9. Dans les circonstances de l'espèce, il y a lieu de mettre à la charge de l'Etat, partie perdante dans la présente instance, en application des dispositions combinées de l'article L. 761-1 du code de justice administrative et de l'article 37 de la loi susvisée du 10 juillet 1991, le versement à Me Decaux de la somme de 1 200 euros, sous réserve de sa renonciation à percevoir la somme correspondant à la part contributive de l'Etat à la mission d'aide juridictionnelle qui lui a été confiée.
D E C I D E :
Article 1er : L'arrêté attaqué du préfet des Bouches-du-Rhône du 9 juillet 2024 est annulé.
Article 2 : Il est enjoint au préfet des Bouches-du-Rhône de délivrer à Mme A un titre de séjour d'une durée d'un an portant la mention " vie privée et familiale ", dans un délai de deux mois à compter de la notification du présent jugement.

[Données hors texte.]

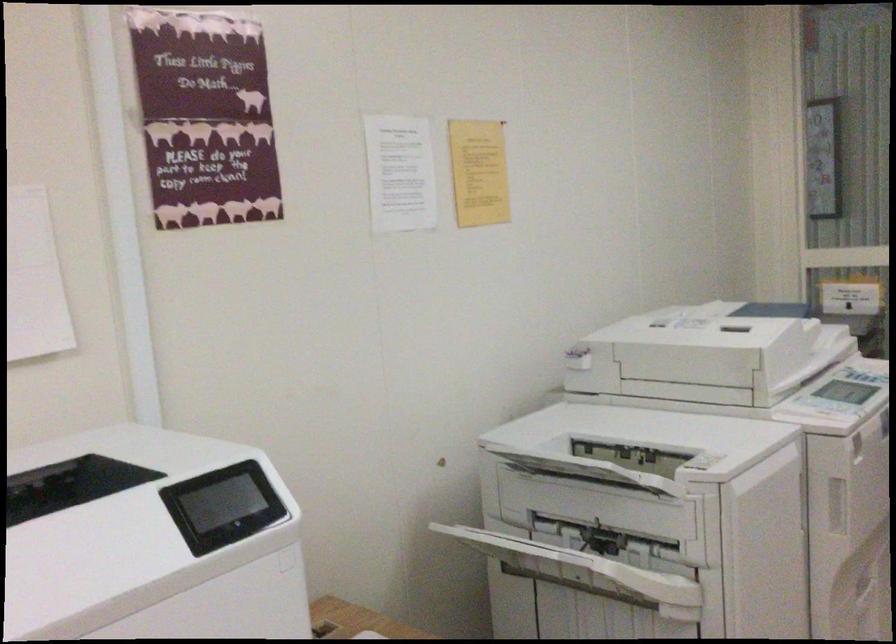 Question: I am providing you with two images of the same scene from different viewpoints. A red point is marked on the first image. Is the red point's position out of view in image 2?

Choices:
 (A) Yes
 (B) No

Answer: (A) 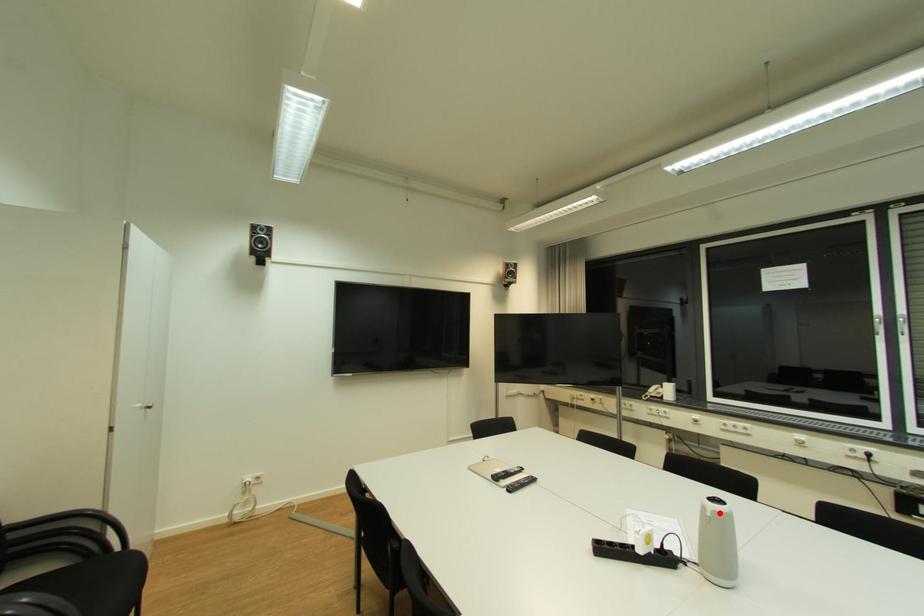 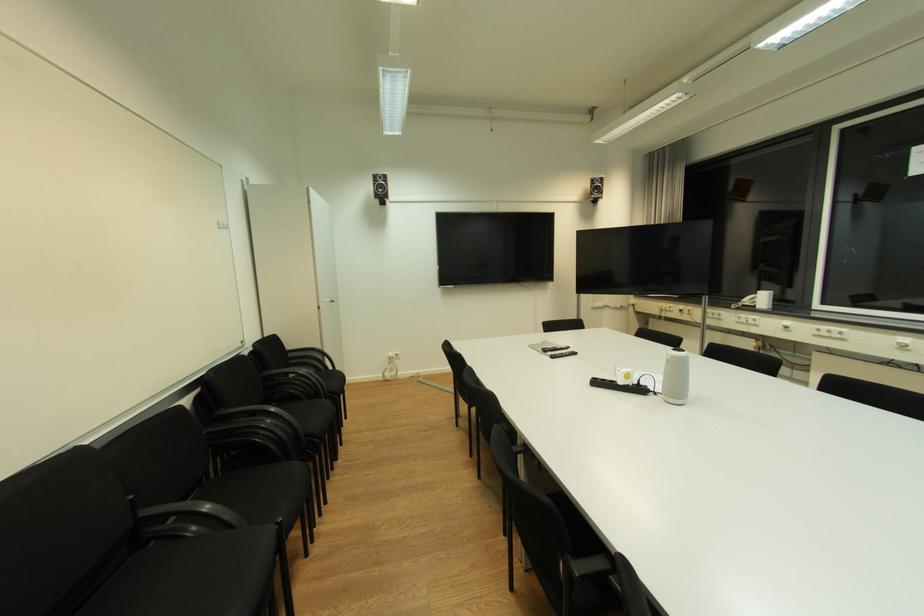 Find the pixel in the second image that matches the highlighted location in the first image.

(678, 358) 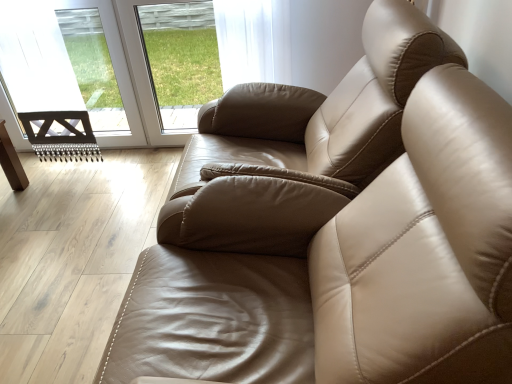 Question: Considering the relative sizes of transparent glass window at upper center and satin beige armchair at center in the image provided, is transparent glass window at upper center bigger than satin beige armchair at center?

Choices:
 (A) no
 (B) yes

Answer: (A)

Question: Is transparent glass window at upper center positioned in front of satin beige armchair at center?

Choices:
 (A) no
 (B) yes

Answer: (A)

Question: Is transparent glass window at upper center outside of satin beige armchair at center?

Choices:
 (A) no
 (B) yes

Answer: (B)

Question: From the image's perspective, is transparent glass window at upper center above satin beige armchair at center?

Choices:
 (A) yes
 (B) no

Answer: (A)

Question: Can you confirm if transparent glass window at upper center is wider than satin beige armchair at center?

Choices:
 (A) yes
 (B) no

Answer: (B)

Question: Is transparent glass door at upper left wider or thinner than transparent glass window at upper center?

Choices:
 (A) wide
 (B) thin

Answer: (A)

Question: Is transparent glass door at upper left inside or outside of transparent glass window at upper center?

Choices:
 (A) outside
 (B) inside

Answer: (A)

Question: In the image, is transparent glass door at upper left on the left side or the right side of transparent glass window at upper center?

Choices:
 (A) left
 (B) right

Answer: (A)

Question: Is point (112, 49) closer or farther from the camera than point (174, 66)?

Choices:
 (A) closer
 (B) farther

Answer: (A)

Question: Do you think transparent glass door at upper left is within satin beige armchair at center, or outside of it?

Choices:
 (A) inside
 (B) outside

Answer: (B)

Question: Is transparent glass door at upper left bigger or smaller than satin beige armchair at center?

Choices:
 (A) big
 (B) small

Answer: (B)

Question: In terms of width, does transparent glass door at upper left look wider or thinner when compared to satin beige armchair at center?

Choices:
 (A) wide
 (B) thin

Answer: (B)

Question: Is point (22, 145) closer or farther from the camera than point (253, 198)?

Choices:
 (A) farther
 (B) closer

Answer: (A)

Question: Is point pyautogui.click(x=368, y=158) positioned closer to the camera than point pyautogui.click(x=132, y=3)?

Choices:
 (A) farther
 (B) closer

Answer: (B)

Question: Is satin beige armchair at center taller or shorter than transparent glass door at upper left?

Choices:
 (A) tall
 (B) short

Answer: (A) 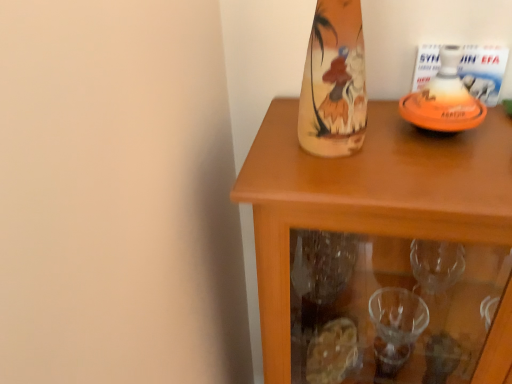 Where is `vacant region above wooden cabinet at upper right (from a real-world perspective)`? The image size is (512, 384). vacant region above wooden cabinet at upper right (from a real-world perspective) is located at coordinates [x=410, y=147]. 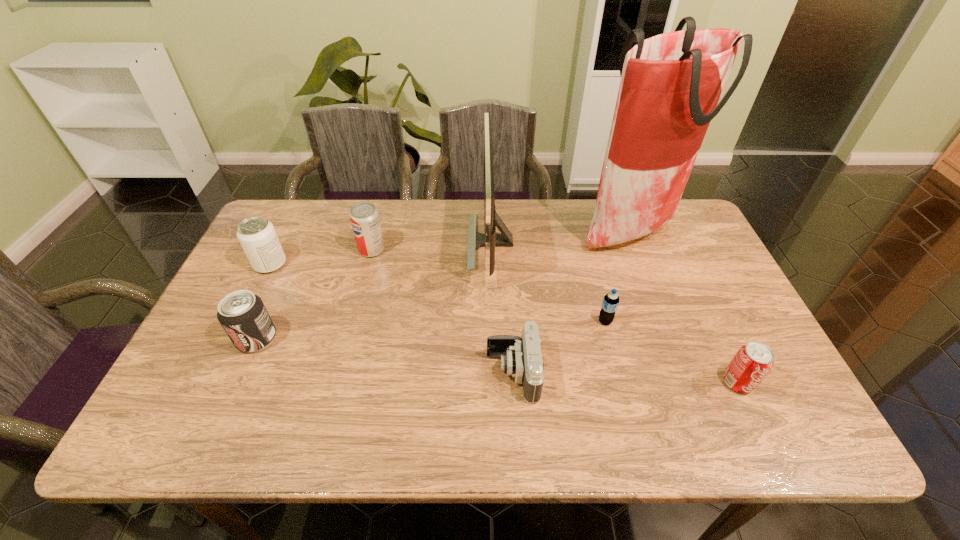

Article 3 : L'Etat versera à Me Decaux, avocate, la somme de 1 200 euros, au titre des dispositions combinées de l'article L. 761-1 du code de justice administrative et de l'article 37 de la loi du 10 juillet 1991, sous réserve de sa renonciation à percevoir la somme correspondant à la part contributive de l'Etat.
Article 4 : Le surplus des conclusions de la requête est rejeté.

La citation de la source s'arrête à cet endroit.